Saved entries
◇ ◇ ◇ ◇ ◇ ◇ ◇

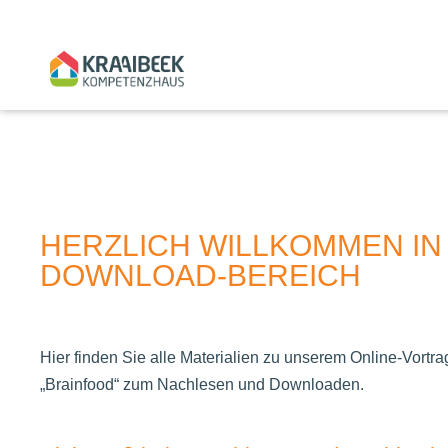
HERZLICH WILLKOMMEN I
DOWNLOAD-BEREICH
Hier finden Sie alle Materialien zu unserem Online-Vort
„Brainfood“ zum Nachlesen und Downloaden.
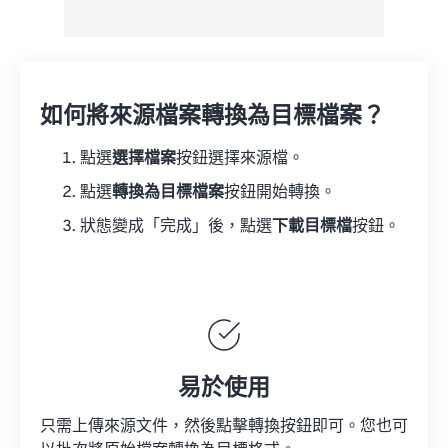
如何將來源檔案轉換為目標檔案？
點選
選擇檔案
按鈕選擇來源檔。
點選
轉換為目標檔案
按鈕開始轉換。
狀態變成「完成」後，點選
下載目標檔
按鈕。
易於使用
只需上傳來源文件，然後點擊轉換按鈕即可。您也可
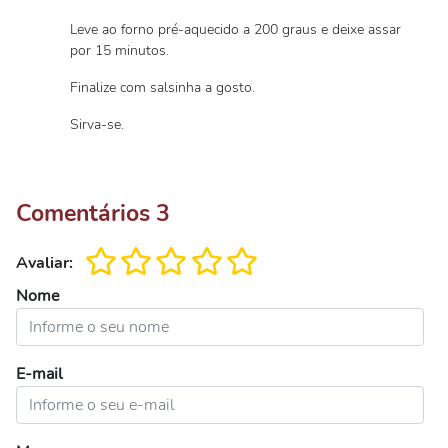
Leve ao forno pré-aquecido a 200 graus e deixe assar
por 15 minutos.
Finalize com salsinha a gosto.
Sirva-se.
Comentários
3
Avaliar:
Nome
E-mail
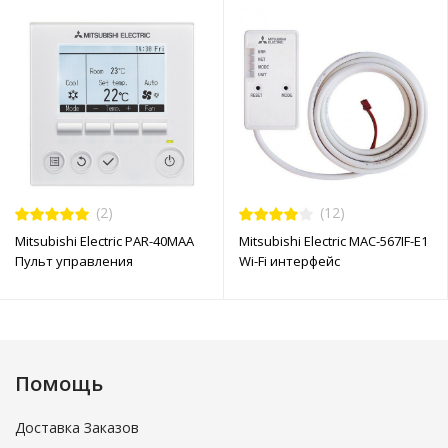
(2)
(12)
Mitsubishi Electric PAR-40MAA
Mitsubishi Electric MAC-567IF-E1
Пульт управления
Wi-Fi интерфейс
Помощь
Доставка Заказов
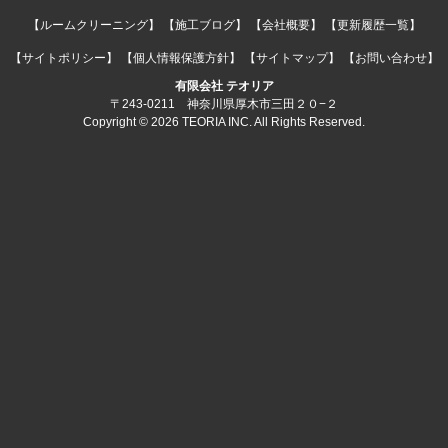
【ルームクリーニング】
【施工ブログ】
【会社概要】
【更新履歴一覧】
【サイトポリシー】
【個人情報保護方針】
【サイトマップ】
【お問い合わせ】
有限会社 テオリア
〒243-0211 神奈川県厚木市三田２０−２
Copyright © 2026 TEORIA INC. All Rights Reserved.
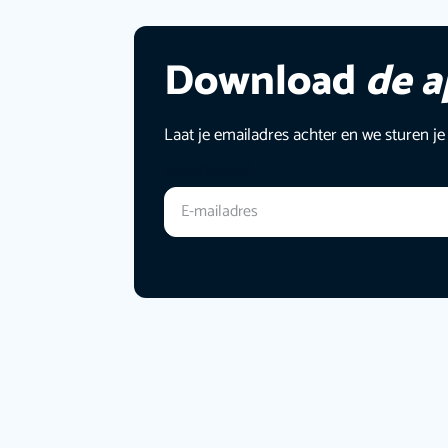
Download
de 
Laat je emailadres achter en we sturen je
E-mailadres
*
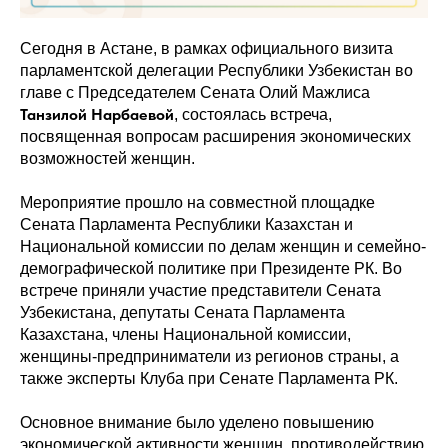
Сегодня в Астане, в рамках официального визита
парламентской делегации Республики Узбекистан во
главе с Председателем Сената Олий Мажлиса
Танзилой Нарбаевой
, состоялась встреча,
посвященная вопросам расширения экономических
возможностей женщин.
Мероприятие прошло на совместной площадке
Сената Парламента Республики Казахстан и
Национальной комиссии по делам женщин и семейно-
демографической политике при Президенте РК. Во
встрече приняли участие представители Сената
Узбекистана, депутаты Сената Парламента
Казахстана, члены Национальной комиссии,
женщины-предприниматели из регионов страны, а
также эксперты Клуба при Сенате Парламента РК.
Основное внимание было уделено повышению
экономической активности женщин, противодействию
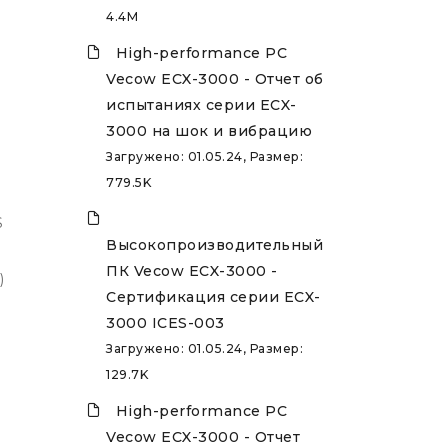
4.4M
High-performance PC
Vecow ECX-3000 - Отчет об
испытаниях серии ECX-
3000 на шок и вибрацию
Загружено: 01.05.24, Размер:
779.5K
S
Высокопроизводительный
ПК Vecow ECX-3000 -
)
Сертификация серии ECX-
3000 ICES-003
Загружено: 01.05.24, Размер:
129.7K
High-performance PC
Vecow ECX-3000 - Отчет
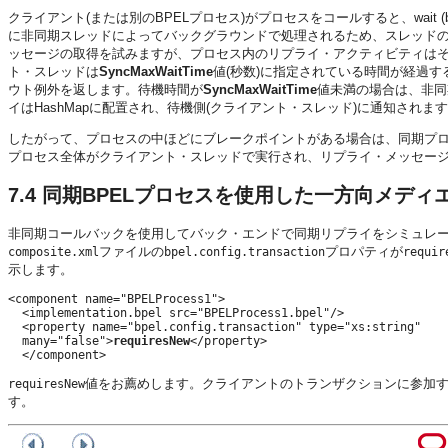
クライアント(または別のBPELプロセス)がプロセスをコールすると、wait (
に非同期スレッドによってバックグラウンドで処理されるため、スレッドの
ッセージの取得を試みますが、プロセス内のリプライ・アクティビティは
ト・スレッドは
SyncMaxWaitTime
値(秒数)に指定されている時間が経過
ウト例外を返します。待機時間が
SyncMaxWaitTime
値未満の場合は、非同
イはHashMapに配置され、待機側(クライアント・スレッド)に通知さ
したがって、プロセスの中ほどにブレークポイントがある場合は、同期プ
プロセス全体がクライアント・スレッドで実行され、リプライ・メッセー
7.4
同期BPELプロセスを使用した一方向メディ
非同期コールバックを使用してバック・エンドで同期リプライをシミュレ
ファイルの
プロパティが
composite.xml
bpel.config.transaction
requir
示します。
<component name="BPELProcess1"> 

  <implementation.bpel src="BPELProcess1.bpel"/> 

  <property name="bpel.config.transaction" type="xs:string" 

  many="false">
requiresNew
</property> 

値をお薦めします。クライアントのトランザクションに参加
requiresNew
す。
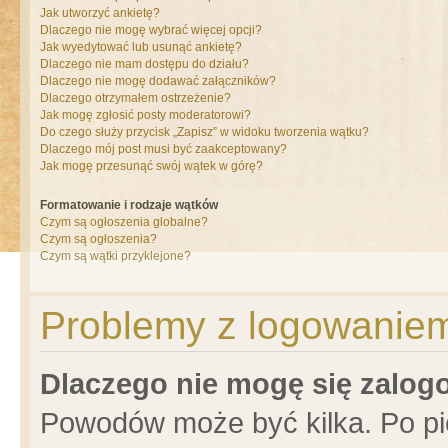
Jak utworzyć ankietę?
Dlaczego nie mogę wybrać więcej opcji?
Jak wyedytować lub usunąć ankietę?
Dlaczego nie mam dostępu do działu?
Dlaczego nie mogę dodawać załączników?
Dlaczego otrzymałem ostrzeżenie?
Jak mogę zgłosić posty moderatorowi?
Do czego służy przycisk „Zapisz” w widoku tworzenia wątku?
Dlaczego mój post musi być zaakceptowany?
Jak mogę przesunąć swój wątek w górę?
Formatowanie i rodzaje wątków
Czym są ogłoszenia globalne?
Czym są ogłoszenia?
Czym są wątki przyklejone?
Problemy z logowaniem 
Dlaczego nie mogę się zalo
Powodów może być kilka. Po pi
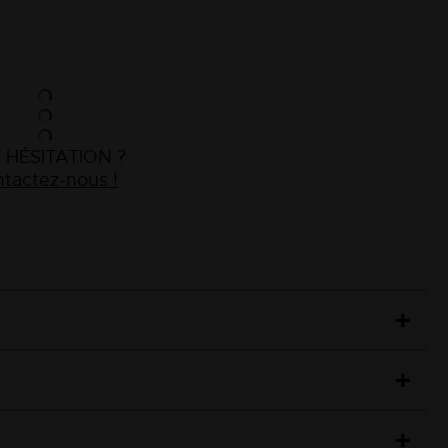
 HÉSITATION ?
tactez-nous !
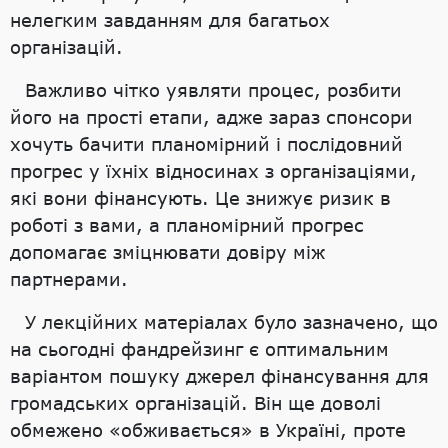
нелегким завданням для багатьох
організацій.
Важливо чітко уявляти процес, розбити
його на прості етапи, адже зараз спонсори
хочуть бачити планомірний і послідовний
прогрес у їхніх відносинах з організаціями,
які вони фінансують. Це знижує ризик в
роботі з вами, а планомірний прогрес
допомагає зміцнювати довіру між
партнерами.
У лекційних матеріалах було зазначено, що
на сьогодні фандрейзинг є оптимальним
варіантом пошуку джерел фінансування для
громадських організацій. Він ще доволі
обмежено «обживається» в Україні, проте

◇ ◇ ◇ ◇ ◇ ◇ ◇

* WORK TO COMPLETE
All lines from the beginning of the entries above to the line containing "возможностей женщин.", inclusive, should be printed exactly, apart from the pictures.

* WRITTEN ANSWER
HERZLICH WILLKOMMEN I
DOWNLOAD-BEREICH
Hier finden Sie alle Materialien zu unserem Online-Vort
„Brainfood“ zum Nachlesen und Downloaden.
如何將來源檔案轉換為目標檔案？
點選
選擇檔案
按鈕選擇來源檔。
點選
轉換為目標檔案
按鈕開始轉換。
狀態變成「完成」後，點選
下載目標檔
按鈕。
易於使用
只需上傳來源文件，然後點擊轉換按鈕即可。您也可
Leve ao forno pré-aquecido a 200 graus e deixe assar
por 15 minutos.
Finalize com salsinha a gosto.
Sirva-se.
Comentários
3
Avaliar:
Nome
E-mail
(2)
(12)
Mitsubishi Electric PAR-40MAA
Mitsubishi Electric MAC-567IF-E1
Пульт управления
Wi-Fi интерфейс
Помощь
Доставка Заказов
【ルームクリーニング】
【施工ブログ】
【会社概要】
【更新履歴一覧】
【サイトポリシー】
【個人情報保護方針】
【サイトマップ】
【お問い合わせ】
有限会社 テオリア
〒243-0211 神奈川県厚木市三田２０−２
Copyright © 2026 TEORIA INC. All Rights Reserved.
Download
de 
Laat je emailadres achter en we sturen je
E-mailadres
*
Сегодня в Астане, в рамках официального визита
парламентской делегации Республики Узбекистан во
главе с Председателем Сената Олий Мажлиса
Танзилой Нарбаевой
, состоялась встреча,
посвященная вопросам расширения экономических
возможностей женщин.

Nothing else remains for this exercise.